A SIGNIFICANT TIME
2016 is a significant year for Ireland as we celebrate a century since the 1916 Rising. A firm of solicitors in Ballyhaunis also celebrates its centenary.
The firm began with Austin J Crean. He qualified as a solicitor in 1910 and set up practice on his own at Bridge Street, Ballyhaunis in 1916. He resided in what was then known as Windsor Villa, with his wife Eileen. Windsor Villa was subsequently purchased by the late Dr Eamon A Waldron and is currently occupied by Dr Michael Brogan and his family.
The first location of the practice was above the premises now known as Eugene Carney’s “The Gem” at Bridge Street. At that time it was owned by the Casserley Family, Paddy Casserley and his wife Mary. With the assistance of Mary’s sister Eileen Gilmore, they ran a newspaper shop and those of a certain vintage will remember the dinky toys they also sold.
Austin Crean was also the Returning Office for Elections for the County of Mayo, as well as being the County Sherriff. He remained in Bridge Street until 1937.

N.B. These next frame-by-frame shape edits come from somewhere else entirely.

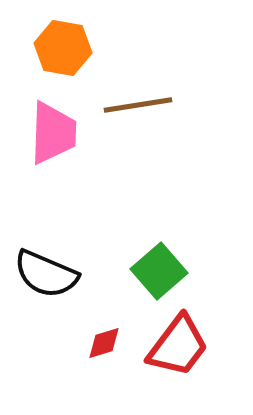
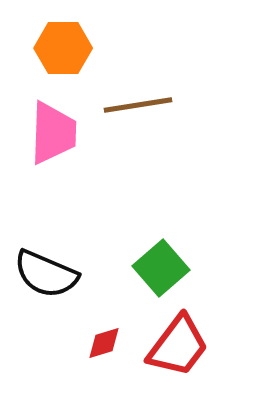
orange hexagon: rotated 10 degrees counterclockwise
green square: moved 2 px right, 3 px up
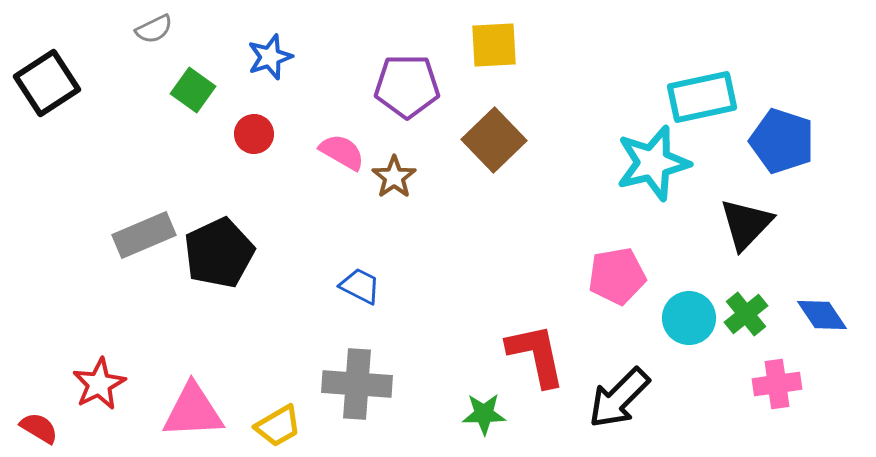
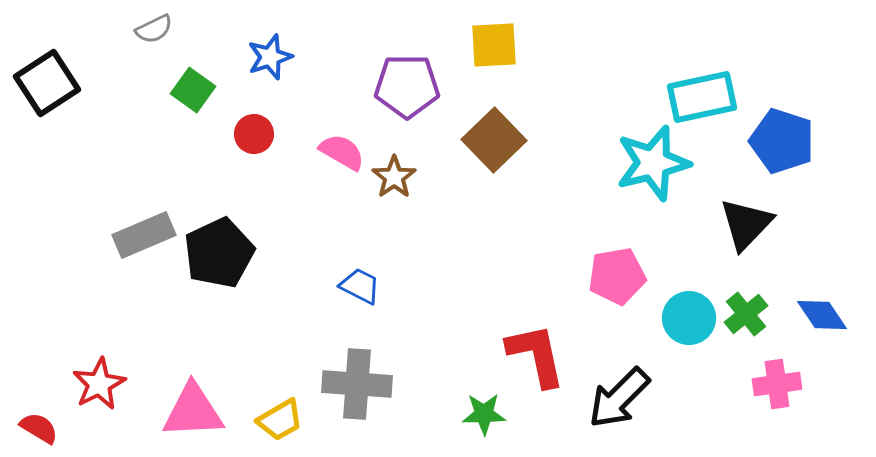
yellow trapezoid: moved 2 px right, 6 px up
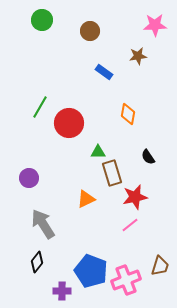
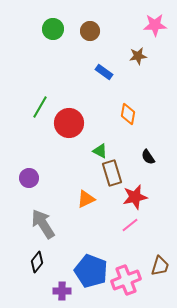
green circle: moved 11 px right, 9 px down
green triangle: moved 2 px right, 1 px up; rotated 28 degrees clockwise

Micheal O’Cleirigh, a native of Logboy, Ballyhaunis, joined the firm of Austin Crean in 1937. They then changed the name of the practice to Crean & O’Cleirigh, and continued to practice over The Gem.
With the retirement of Austin Crean in 1938, Micheal O’Cleirigh took over the running of the practice on his own and he remained on his own until 1939 when he felt the need to expand staff.

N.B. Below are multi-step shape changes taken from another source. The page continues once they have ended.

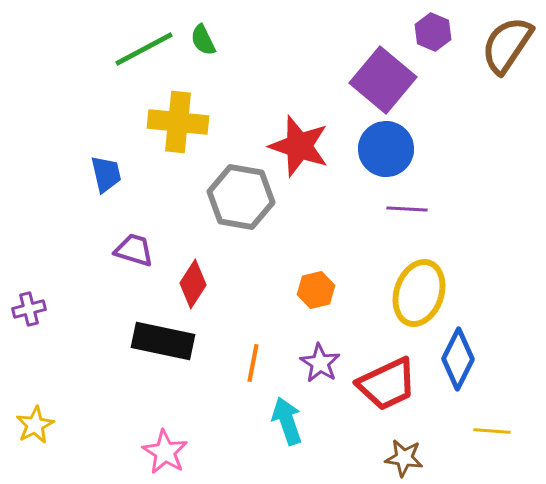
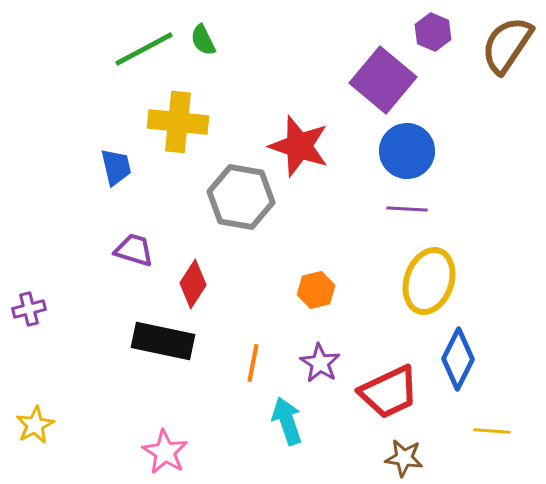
blue circle: moved 21 px right, 2 px down
blue trapezoid: moved 10 px right, 7 px up
yellow ellipse: moved 10 px right, 12 px up
red trapezoid: moved 2 px right, 8 px down
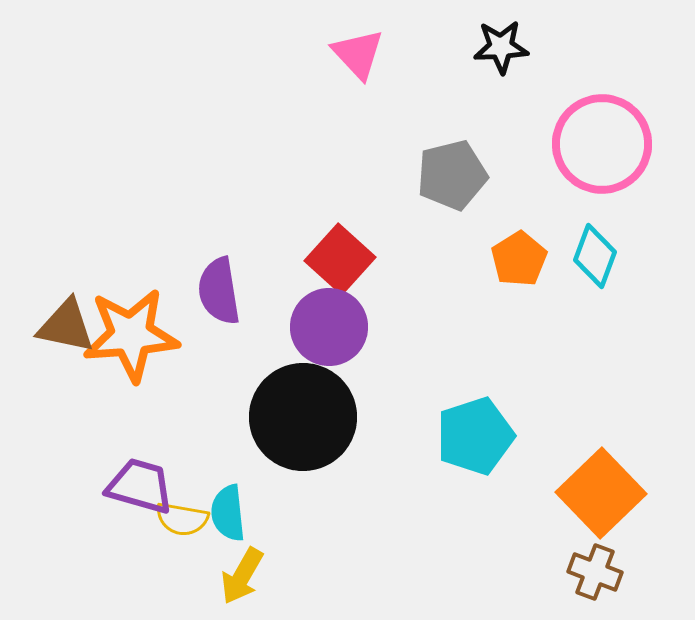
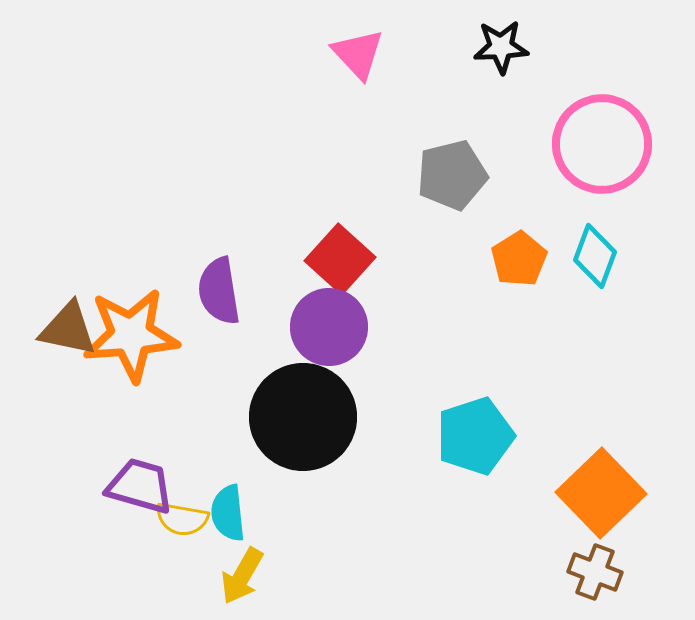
brown triangle: moved 2 px right, 3 px down
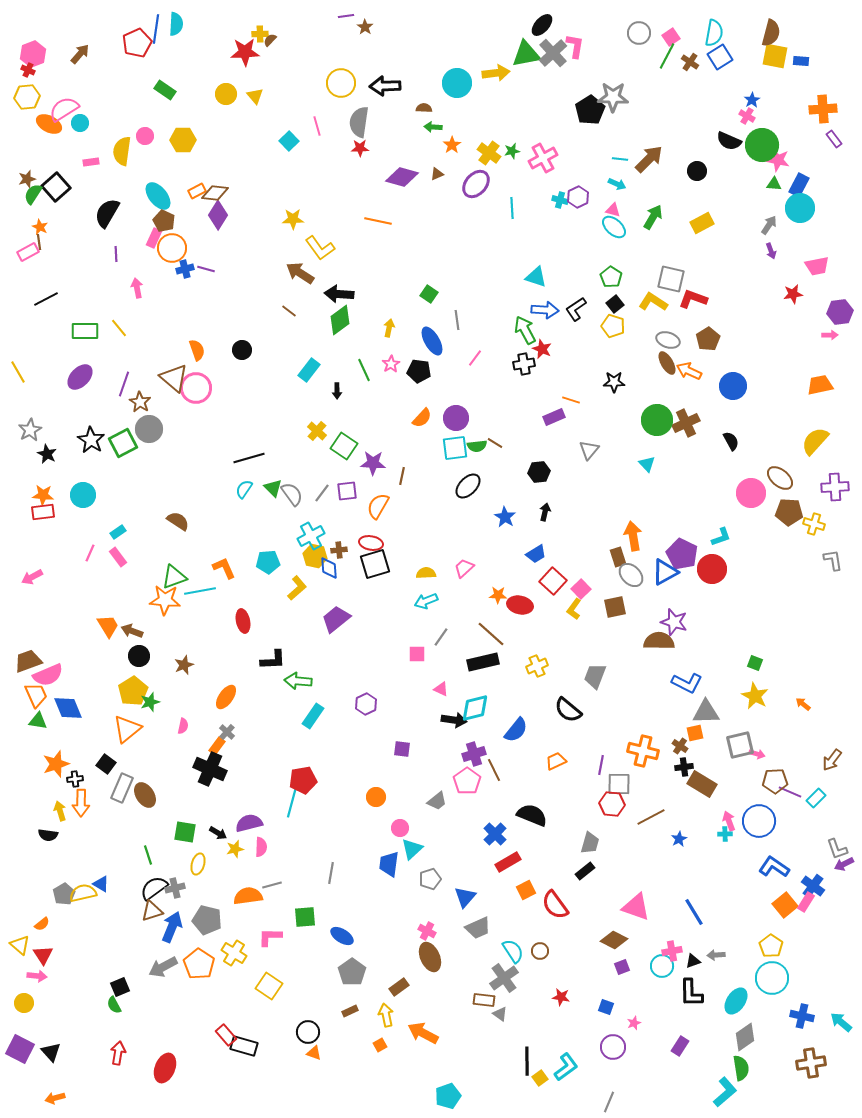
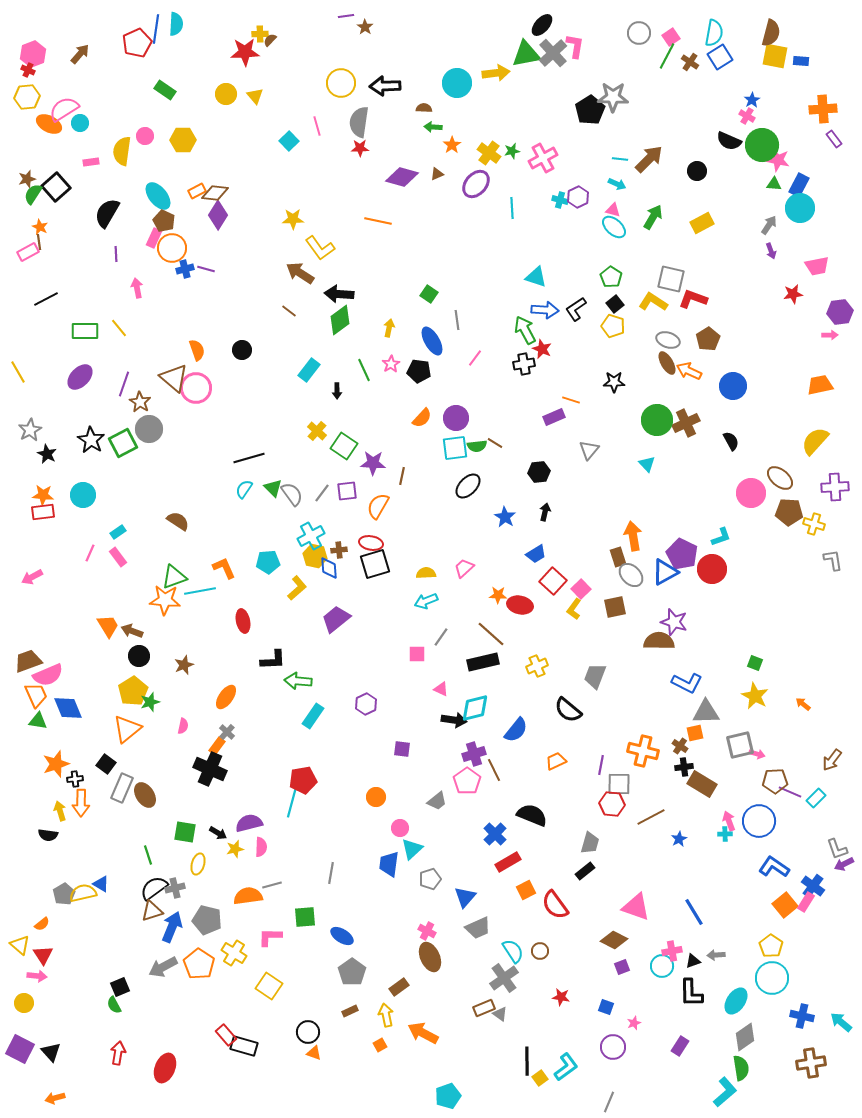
brown rectangle at (484, 1000): moved 8 px down; rotated 30 degrees counterclockwise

Patrick M (Pat) O’Dwyer answered an advert in the Irish Times in 1939. He was then living with his parents and the extended O’Dwyer Family in West Street, Tallow, Co Waterford. Having recently qualified as a solicitor he was looking for work. He travelled from Tallow to Ballyhaunis and shortly afterwards began work in Crean & O’Cleirigh.
Micheal O’Cleirigh was also a Fianna Fáil TD for South Mayo from 1927 to 1945. Micheal O’Cleirigh and Pat O’Dwyer practised together until 1945 when Micheal O’Cleirigh was appointed County Registrar for Dublin City and County and resigned his seat as a Fianna Fáil TD. The practice was continued by Pat O’Dwyer until his untimely death in 1965.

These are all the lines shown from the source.